Knot Group and the Unknot

945 Views Asked by At

Hi I am stuck in trying to show that given a knot $K$ such that the knot group $\pi_1(K)=\mathbb Z$ then $K\simeq U$.

I tried to use the fact that the infinite cyclic cover is the universal cover but I don't know if that is the right way.

Any hints would be appreciated.

3

There are 3 best solutions below

5
On BEST ANSWER

You need some tools of 3-manifold topology --- the loop theorem and the generalized Schönflies theorem --- in order to prove this (assuming you mean $\pi_1(S^3 \setminus K)$.

Consider the manifold $M$ obtained from $S^3$ by removing an open solid torus neighborhood of $K$, so $\partial M$ is homeomorphic to $T^2$. The inclusion induced homomorphism $$\mathbb{Z}^2 \approx \pi_1(T^2) \mapsto \pi_1(M) \approx \mathbb{Z} $$ is not injective.

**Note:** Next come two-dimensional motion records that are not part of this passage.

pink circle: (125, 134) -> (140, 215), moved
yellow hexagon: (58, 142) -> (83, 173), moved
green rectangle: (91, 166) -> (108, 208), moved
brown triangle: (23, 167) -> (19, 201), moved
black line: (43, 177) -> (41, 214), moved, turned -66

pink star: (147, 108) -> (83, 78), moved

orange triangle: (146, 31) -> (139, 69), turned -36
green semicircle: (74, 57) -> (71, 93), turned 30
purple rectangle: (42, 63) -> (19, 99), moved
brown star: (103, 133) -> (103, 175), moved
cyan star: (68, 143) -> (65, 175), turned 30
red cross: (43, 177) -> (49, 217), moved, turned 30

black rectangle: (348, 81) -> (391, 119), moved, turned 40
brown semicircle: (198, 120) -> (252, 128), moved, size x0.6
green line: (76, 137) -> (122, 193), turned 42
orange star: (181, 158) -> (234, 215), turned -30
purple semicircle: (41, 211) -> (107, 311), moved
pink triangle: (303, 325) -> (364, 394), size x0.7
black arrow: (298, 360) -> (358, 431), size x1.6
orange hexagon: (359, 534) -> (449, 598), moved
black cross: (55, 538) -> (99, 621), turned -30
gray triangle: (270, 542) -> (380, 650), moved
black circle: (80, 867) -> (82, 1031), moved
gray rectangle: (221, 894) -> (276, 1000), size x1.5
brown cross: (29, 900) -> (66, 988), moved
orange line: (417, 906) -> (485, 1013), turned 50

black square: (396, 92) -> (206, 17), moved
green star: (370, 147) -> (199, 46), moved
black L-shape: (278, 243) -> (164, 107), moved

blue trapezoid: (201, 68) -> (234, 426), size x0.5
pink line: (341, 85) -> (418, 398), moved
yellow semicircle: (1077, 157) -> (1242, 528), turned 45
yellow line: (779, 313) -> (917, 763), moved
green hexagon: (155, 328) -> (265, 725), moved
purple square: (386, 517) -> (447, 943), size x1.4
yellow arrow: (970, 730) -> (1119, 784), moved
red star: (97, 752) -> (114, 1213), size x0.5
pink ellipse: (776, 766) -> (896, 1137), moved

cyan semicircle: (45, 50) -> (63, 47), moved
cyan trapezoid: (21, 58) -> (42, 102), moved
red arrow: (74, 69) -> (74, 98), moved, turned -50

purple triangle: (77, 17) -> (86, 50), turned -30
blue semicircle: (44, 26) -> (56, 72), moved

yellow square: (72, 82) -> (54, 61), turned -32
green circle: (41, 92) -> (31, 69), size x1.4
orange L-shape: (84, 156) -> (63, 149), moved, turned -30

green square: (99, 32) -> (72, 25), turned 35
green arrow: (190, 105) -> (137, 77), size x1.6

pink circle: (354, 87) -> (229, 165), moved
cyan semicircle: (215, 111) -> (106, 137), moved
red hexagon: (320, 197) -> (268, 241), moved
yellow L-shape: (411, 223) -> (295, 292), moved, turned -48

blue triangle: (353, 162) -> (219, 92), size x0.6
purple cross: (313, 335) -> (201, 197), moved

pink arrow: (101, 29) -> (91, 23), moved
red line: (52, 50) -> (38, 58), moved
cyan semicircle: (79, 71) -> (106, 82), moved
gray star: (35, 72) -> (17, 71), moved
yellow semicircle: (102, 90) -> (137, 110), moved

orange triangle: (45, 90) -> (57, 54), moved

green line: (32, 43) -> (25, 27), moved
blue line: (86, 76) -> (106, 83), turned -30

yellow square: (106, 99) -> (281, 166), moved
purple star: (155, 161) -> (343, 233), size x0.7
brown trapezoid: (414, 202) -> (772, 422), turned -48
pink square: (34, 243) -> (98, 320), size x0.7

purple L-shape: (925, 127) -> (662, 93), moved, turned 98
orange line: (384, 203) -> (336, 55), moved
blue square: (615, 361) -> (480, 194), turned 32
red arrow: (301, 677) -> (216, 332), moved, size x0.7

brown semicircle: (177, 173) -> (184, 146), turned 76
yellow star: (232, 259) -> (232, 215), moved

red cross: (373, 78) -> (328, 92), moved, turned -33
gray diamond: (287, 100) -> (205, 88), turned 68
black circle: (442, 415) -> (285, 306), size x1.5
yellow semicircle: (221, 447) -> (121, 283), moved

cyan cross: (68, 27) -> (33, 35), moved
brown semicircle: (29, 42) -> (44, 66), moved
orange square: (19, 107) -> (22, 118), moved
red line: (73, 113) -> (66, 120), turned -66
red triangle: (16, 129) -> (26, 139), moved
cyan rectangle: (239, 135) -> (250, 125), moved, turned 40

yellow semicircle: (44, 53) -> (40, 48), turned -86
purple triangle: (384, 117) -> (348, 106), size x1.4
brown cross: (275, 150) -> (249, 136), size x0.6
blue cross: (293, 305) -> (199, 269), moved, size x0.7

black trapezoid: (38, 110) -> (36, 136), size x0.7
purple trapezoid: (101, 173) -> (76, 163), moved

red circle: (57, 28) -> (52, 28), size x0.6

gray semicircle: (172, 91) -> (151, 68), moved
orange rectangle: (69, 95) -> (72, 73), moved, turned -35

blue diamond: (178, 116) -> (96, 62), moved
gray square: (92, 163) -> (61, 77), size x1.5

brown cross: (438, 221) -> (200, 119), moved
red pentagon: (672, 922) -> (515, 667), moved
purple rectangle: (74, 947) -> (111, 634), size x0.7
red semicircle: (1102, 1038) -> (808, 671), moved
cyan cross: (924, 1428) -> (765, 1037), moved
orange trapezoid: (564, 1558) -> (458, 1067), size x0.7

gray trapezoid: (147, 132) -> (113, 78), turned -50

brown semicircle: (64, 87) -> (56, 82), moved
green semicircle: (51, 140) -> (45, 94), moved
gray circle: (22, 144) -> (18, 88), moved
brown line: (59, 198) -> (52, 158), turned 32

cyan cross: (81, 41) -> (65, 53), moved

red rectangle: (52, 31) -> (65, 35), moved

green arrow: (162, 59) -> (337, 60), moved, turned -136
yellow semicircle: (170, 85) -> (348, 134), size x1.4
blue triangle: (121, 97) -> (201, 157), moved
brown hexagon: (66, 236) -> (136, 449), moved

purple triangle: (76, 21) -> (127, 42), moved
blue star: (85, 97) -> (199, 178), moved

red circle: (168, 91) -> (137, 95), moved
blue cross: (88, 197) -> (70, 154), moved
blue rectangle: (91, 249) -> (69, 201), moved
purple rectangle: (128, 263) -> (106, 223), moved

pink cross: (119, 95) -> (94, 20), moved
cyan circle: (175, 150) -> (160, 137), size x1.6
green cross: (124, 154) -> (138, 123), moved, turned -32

Applying the loop theorem, there exists a tamely embedded 2-disc $D \subset M$ such that $D \cap \partial M = \partial D$ and that circle is nontrivial in the torus $\partial M$. It follows that the boundary of a regular neighborhood of $D \cup \partial M$ is a tamely embedded 2-sphere $S^2 \hookrightarrow M \subset S^3$.

Applying the generalized Schönflies theorem, that 2-sphere is standard, after composing with a self-homeomorphicm of $S^3$ we may assume that this is the usual embedding of $S^2$ in $S^3$.

From this it follows that $K$ is the unknot.

2
On

For any knot $K$ you always have $\pi_1(K)=\Bbb Z$ because any knot is homeomorphic to the circle. The major trouble comes when one considers the complement of the knot and depending where is embedded.

0
On

Note: I am assuming the OP is referring to the usual knot group $\pi_1(S^3\setminus K)$. That's the only way his second sentence makes sense anyway.

There is a curve on the boundary torus which is null-homotopic in the complement, since the inclusion of the boundary into the complement is $\mathbb Z\oplus\mathbb Z\to \mathbb Z$ on $\pi_1$. This means that the boundary torus is not incompressible. So there is a simple closed curve on the torus that bounds a disk into the complement. Furthermore, the only such curve which is null-homologous is the longitude. Therefore, the longitude is null-homotopic and by the disk theorem bounds an embedded disk. Thus the knot is the unknot.